Her portrait of Christabel Pankhurst, the noted suffragette, was exhibited at a large exhibition organised by Pankhurst’s WSPU in 1909, and embodies the ‘awakened spirit’ of women that was identified in the catalogue for that exhibition. Wright continued her association with the suffrage movement whilst continuing to exhibit annually at the Royal Academy until 1927.  The portrait of Dame Christabel was bequeathed in 2011  to the NPG  by the daughter of the prominent suffragette Una Dugdale Duval who had acquired the portrait soon after it was completed in 1908.  It shows Christabel in the throes of oratory; wearing the purple, green and white sash of the Women’s Social and Political Union, the organisation founded by Emmeline Pankhurst in 1903.

Ursula Wood (1868-1925)

was a British artist and illustrator who had a long and distinguished career and is now best known for her depictions of the work of the Women’s Land Army during World War One.

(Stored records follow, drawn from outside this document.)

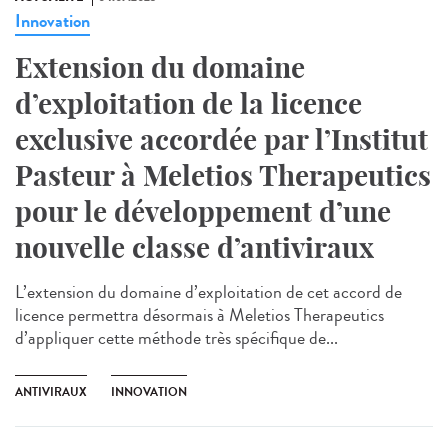
Innovation
Extension du domaine
d’exploitation de la licence
exclusive accordée par l’Institut
Pasteur à Meletios Therapeutics
pour le développement d’une
nouvelle classe d’antiviraux
L’extension du domaine d’exploitation de cet accord de
licence permettra désormais à Meletios Therapeutics
d’appliquer cette méthode très spécifique de...
ANTIVIRAUX
INNOVATION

Wood trained at the St Johns Wood Art School and at the Royal Academy Schools where, in 1889, she won the Turner Gold medal and a £50 scholarship for one of her landscape paintings.  Wood exhibited with the Society of Lady Artists in 1895 and  as well as working in oils and with woodcuts, Wood also illustrated books,  produced lithographs and decorated furniture.  She established a successful commercial studio in London with a Miss E (Emmie)Stewart Wood ( 1859 – 1937?)as a partner. Emmie studied at the Slade and in Paris and maybe also at St Johns Wood.

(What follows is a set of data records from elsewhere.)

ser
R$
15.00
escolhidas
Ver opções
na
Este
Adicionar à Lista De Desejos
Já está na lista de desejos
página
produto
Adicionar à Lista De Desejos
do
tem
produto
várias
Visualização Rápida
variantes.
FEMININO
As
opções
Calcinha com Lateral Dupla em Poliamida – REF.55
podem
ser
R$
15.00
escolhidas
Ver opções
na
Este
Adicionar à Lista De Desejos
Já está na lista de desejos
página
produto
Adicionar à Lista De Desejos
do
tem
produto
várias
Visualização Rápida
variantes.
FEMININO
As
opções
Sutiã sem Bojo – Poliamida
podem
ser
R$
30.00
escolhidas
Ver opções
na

At the start of the First World War, Wood closed down her business and volunteered to join the Women’s Forestry Corps, one of the three divisions of the Women’s Land Army.  While working at a forestry camp in Wendover, Wood continued to paint and in January 1919 she contacted the Women’s Work Committee of the   Imperial War Museum.  The Women’s Work Committee had begun to collect artworks showing women’s contribution to the war effort and so Wood offered them some of her sketches from Wendover. After much haggling over fees the Committee paid Wood 15 guineas for five sketches.  Wood exhibited at the Royal Academy between 1890 and 1922, at the Society of Woman Artists  from 1892 to 1904 and at the Royal Scottish Academy in 1900 and at the  Royal Glasgow Institute of the Fine Arts in 1921.

Flora Lion 1879-1958

attended the St John’s Wood Art School in 1894  and then the Royal Academy School from 1895 -98.   She specialised in  portraits but during  World war One was commissioned by the  Ministry of Information, to paint factory scenes on the home front. The Ministry issued permits for Lion to paint in factories in Leeds and Bradford. In Leeds she painted in a factory where wooden flying-boats were built using traditional, labour-intensive methods. In Bradford Lion painted women working in a munitions factory, but unusually depicted them during a meal break in their works canteen, which were a war-time innovation for Britain. (Now in the Imperial War Museum)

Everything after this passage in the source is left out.